Ulrich Kelber (SPD) vermutete in seiner Rede, dass die neue Regelung zur Vergütungskürzung absichtlich mit „Sollbruchstellen“ vermengt wurde. Er glaubt, dass die Übergangsfrist bis zum 9. März und auch die Ermächtigungsregelung von Anfang an nicht ernst gemeint waren. Es gehe vielmehr darum, die Diskussion auf die gesetzten Fristen zu lenken, um so die anderen Inhalte besser durchsetzen zu können. Daher stellte er klar: „Wir wollen die Inhalte verändern und nicht nur die Fristen für diese Inhalte.“
Oliver Höbel, Leiter des Bezirks Berlin-Brandenburg bei der IG Metall, sagte, es gibt in der Bevölkerung eine hohe Zustimmung zu den Erneuerbaren. 76 Prozent der Bürger seien für die Solarenergie. Daher fordert er: „Finger weg von der Solarenergie. Wir brauchen den Turbo für Erneuerbare und keine Bremsklötze.“ Um dem Kostendruck aus Asien zu begegnen sprach er sich außerdem für höhere Vergütungssätze für Solarenergie „Made in Europe“ aus.
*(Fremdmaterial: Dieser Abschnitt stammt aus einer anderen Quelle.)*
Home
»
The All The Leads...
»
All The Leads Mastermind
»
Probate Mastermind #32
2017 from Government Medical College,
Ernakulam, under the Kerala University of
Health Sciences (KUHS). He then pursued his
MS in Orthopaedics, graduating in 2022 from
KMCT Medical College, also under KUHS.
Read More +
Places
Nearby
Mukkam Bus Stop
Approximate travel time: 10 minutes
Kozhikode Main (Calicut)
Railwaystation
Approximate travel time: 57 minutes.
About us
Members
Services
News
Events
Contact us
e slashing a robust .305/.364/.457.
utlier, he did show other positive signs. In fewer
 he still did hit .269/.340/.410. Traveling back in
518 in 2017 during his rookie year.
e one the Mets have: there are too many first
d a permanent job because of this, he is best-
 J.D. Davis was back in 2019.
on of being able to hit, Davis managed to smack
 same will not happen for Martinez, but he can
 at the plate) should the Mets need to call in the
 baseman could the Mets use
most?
Auch der Präsident des Bundesverband Erneuerbare Energien Dietmar Schütz zeigte seine Solidarität mit der Solarenergie. „12.000 Demonstranten sind ein machtvolles Zeichen gegen die Blockierer aus Berlin.“ Er kritisierte, dass unter dem Deckmantel der Kostensenkung das gesamte Fördersystem attackiert werde und sprach sich ebenfalls deutlich gegen die geplante Praxis der Ministerermächtigung aus.
Unterstützung aus der Union
Selbst aus der CDU bekam die Solarenergie Unterstützung. Josef Göppel, Obmann der CDU/CSU-Bundestagsfraktion im Ausschuss für Umwelt, Naturschutz und Reaktorsicherheit erklärte: „Auch wenn es nicht so aussieht, es gibt in der Union viele Kämpfer für die Energiewende.“ Ergänzend sagte er: „Wenn das Gesetz so verabschiedet werden soll, bekommt es von mir eine Nein-Stimme.“ Göppel war der einzige CDU-Politiker der im Jahr 2000 für das EEG gestimmt hat.
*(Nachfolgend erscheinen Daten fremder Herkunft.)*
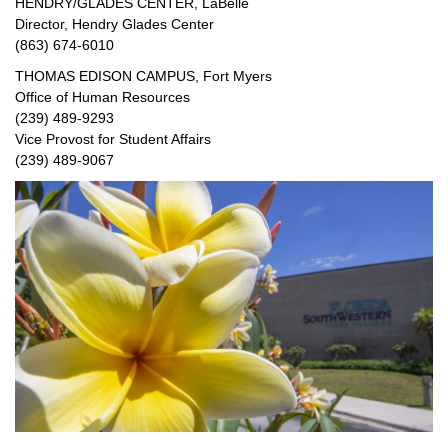
HENDRY/GLADES CENTER, LaBelle
Director, Hendry Glades Center
(863) 674-6010
THOMAS EDISON CAMPUS, Fort Myers
Office of Human Resources
(239) 489-9293
Vice Provost for Student Affairs
(239) 489-9067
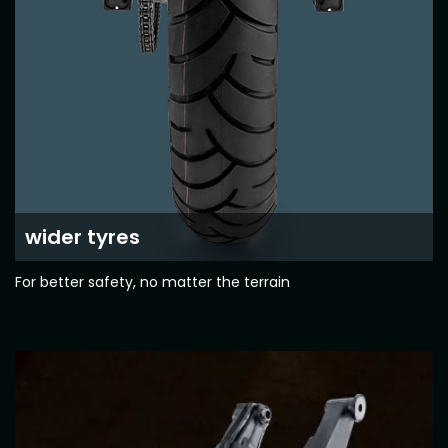
Colombia
Ecuador
El Salvador
Paraguay
Peru
Uruguay
Venezuela
SOUTH EAST ASIA
wider tyres
Cambodia
Indonesia
For better safety, no matter the terrain
Laos
Malaysia
Myanmar
Philippines
Singapore
Thailand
Das Schlusswort hatte dann wieder Moderator Franz Alt in dem er noch einmal die fünf zentralen Forderungen auflistete: 1. Weiterer kraftvoller Ausbau der Solarenergie; 2. Weniger starke Einschnitte zum 9. März; 3. Keine versteckten Kürzungen unter dem Vorwand der Marktprämie; 4. Keine Ermächtigung am Parlament vorbei; 5. Längere Übergangsfristen bei Neuregelungen. Zum Abschluss machte Alt klar, dass die Branche grundsätzlich mit Kürzungen einverstanden wäre aber „zwischen Kürzung und Kahlschlag besteht ein himmelweiter Unterschied.“ (Mirco Sieg)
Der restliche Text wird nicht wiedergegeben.